Sperm Whales Have Vowels and the Grammar to Go With Them

Off the coast of Dominica, in water deep enough to swallow a skyscraper, a female sperm whale draws breath and dives. Somewhere below, she clicks. Not randomly. Not reflexively. She clicks in sequences with internal structure: rhythm, duration, a vowel quality she actively controls and that her neighbours recognise. Until recently, we had no idea how rich that structure actually was.

A study published this week in Proceedings of the Royal Society B pushes the parallel between whale clicks and human speech further than anyone had previously managed. Gašper Beguš at the University of California, Berkeley, and colleagues demonstrate that sperm whale codas — short bursts of clicks used for social communication — don’t just resemble human vowels acoustically. They obey the same distributional rules that govern vowels in human language, rules that linguists spent decades working out from Sanskrit, Mandarin, Finnish and Hungarian.

Vowels in the Deep

The team analysed 3,948 codas recorded from fifteen female and immature sperm whales off Dominica between 2014 and 2018, using hydrophone tags attached directly to the whales. Each coda was manually annotated for what the researchers call vowel quality: whether the click sequence had one peak in its frequency spectrum (an “a-coda”) or two peaks (an “i-coda”). That distinction, first described in earlier work, maps onto roughly the same acoustic territory as the vowels in the English words father and feet.
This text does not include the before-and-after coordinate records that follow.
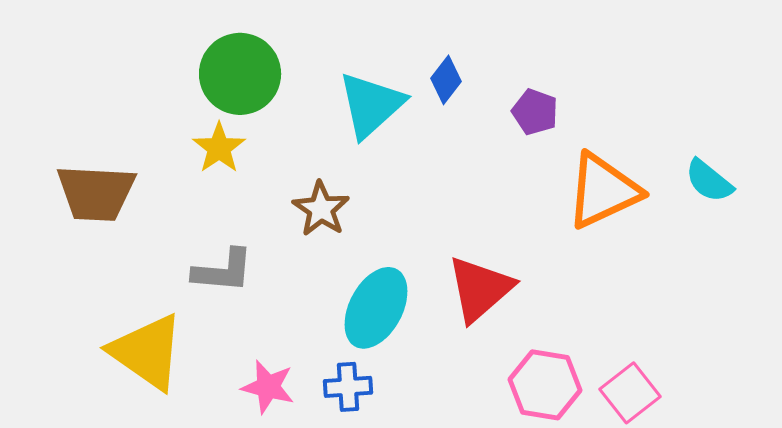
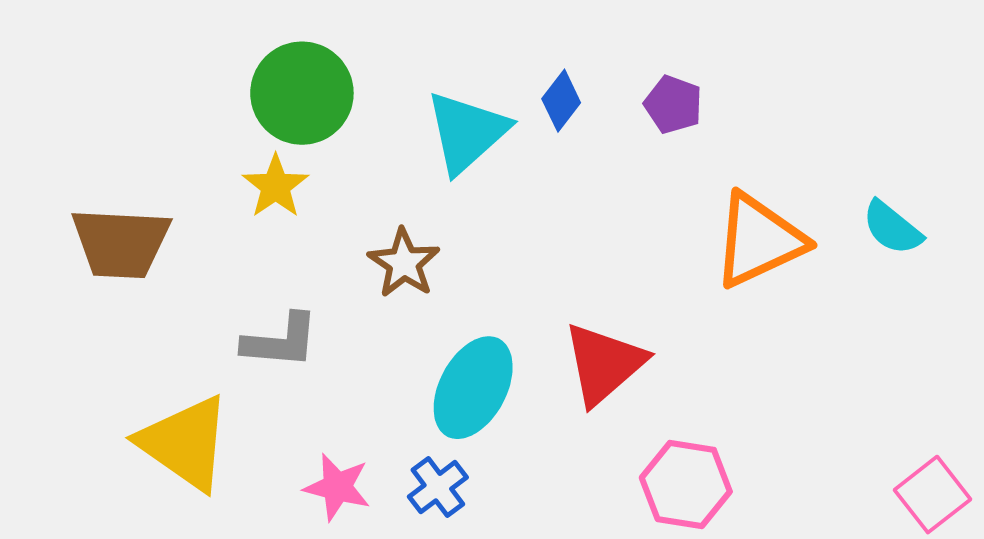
purple pentagon: (535, 112) -> (673, 104), moved
blue cross: (348, 387) -> (438, 487), turned -33
pink square: (630, 393) -> (932, 495), moved

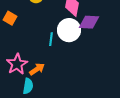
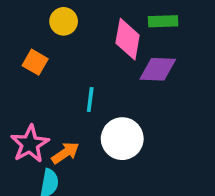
orange square: (10, 18) -> (35, 62), moved
white circle: (69, 30) -> (122, 139), moved

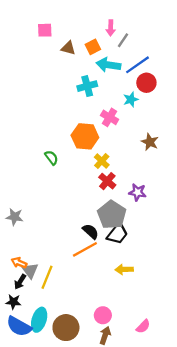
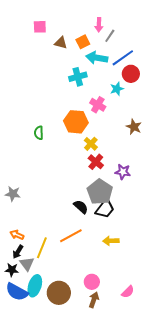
green semicircle: (51, 158) -> (39, 133), moved, turned -144
orange line: (85, 249) -> (71, 236), moved
gray triangle: (30, 271) -> (27, 264), moved

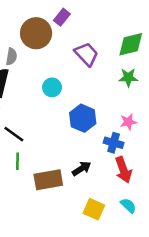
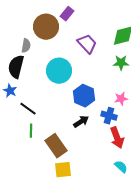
cyan circle: (52, 87) -> (59, 71), size x1.6
black arrow: (82, 169) -> (81, 122), moved
brown rectangle: (48, 180) -> (56, 146), turned 65
yellow square: (94, 209) -> (63, 170), moved, turned -30

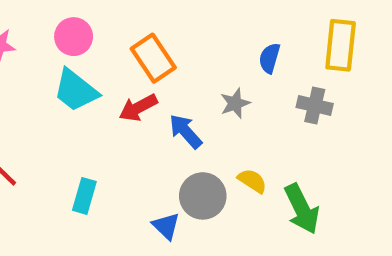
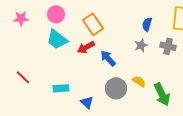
gray star: (235, 103) -> (141, 45), moved
cyan rectangle: (84, 196) -> (61, 88), turned 70
blue triangle: (166, 226) -> (87, 102), moved

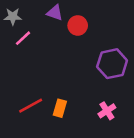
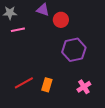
pink line: (23, 38) -> (18, 30), turned 32
purple hexagon: (112, 64) -> (74, 50), moved

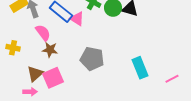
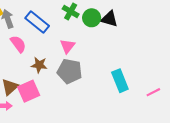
pink triangle: (77, 19) -> (67, 46), moved, turned 35
brown star: (50, 50) -> (39, 65), moved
What’s new is what happens when you look at the distribution.

In human languages, vowels don’t sit independently of other sound structure. The low vowel /a/ is universally longer than the high vowel /i/. Some languages, Hungarian, Arabic, Finnish among them, distinguish between short and long versions of the same vowel, so that changing duration alone changes meaning. And when you produce one vowel, your mouth is already preparing for the next: a phenomenon called coarticulation, where sounds bleed into each other at the edges. These are not quirks of a particular language family. They are phonological universals, patterns so reliable that linguists use them to infer the deep architecture of human speech production.

Beguš and colleagues found all five of these properties in the whale data.

Five Properties, One Parallel

A-codas are reliably longer than i-codas within the same click pattern type. The i-codas show a bimodal distribution of durations, two distinct peaks in the histogram, suggesting whales distinguish short i from a long ī, the way Hungarian speakers distinguish bor (wine) from bór (boron). Different whales have individual baseline tempos, just as different people speak at different habitual rates. And when a whale transitions between an a-coda and an i-coda, the first click of the new coda often still carries the acoustic signature of the previous one. Coarticulation. In a whale.

The coarticulation finding is perhaps the most striking, partly because it was hiding in an anomaly the team might have dismissed as noise. Some codas had a first click that didn’t match the rest: an a-click opening an otherwise i-coda sequence, or vice versa. Looking more closely, the researchers found these mismatches were not random. They clustered at transitions between vowel qualities. A whale switching from an a-coda sequence to an i-coda sequence was more likely to produce a mismatched first click than a whale continuing in the same quality. The acoustic filter, the distal air sac near the whale’s phonic lips, was being reset mid-sequence, and the edge clicks caught it in transition.

That analogy to the vocal tract deserves some unpacking. Sperm whale clicks are produced by a pair of phonic lips near the top of the nasal passage. The frequency content of each click is shaped by a large air sac sitting adjacent to that structure. When the air sac is configured one way, the click has one spectral peak; configured differently, it has two. This is the source-filter model, familiar from human speech: vocal folds generate raw sound, the throat and mouth shape it. In whales, the same logic applies with different hardware. The fact that coarticulation appears at all implies that the filter doesn’t switch instantaneously between configurations, just as a human tongue can’t leap from /i/ position to /a/ position without traversing the space between.

What It Doesn’t Yet Prove

There are limits to how far the parallel can be pushed. Researchers still don’t know what any particular coda means. Whether a-codas signal different things to i-codas, or whether duration contrasts carry semantic load, remains an open question. The study makes no claims about whale language in any mentalist sense, only that the structural machinery appears to be in place.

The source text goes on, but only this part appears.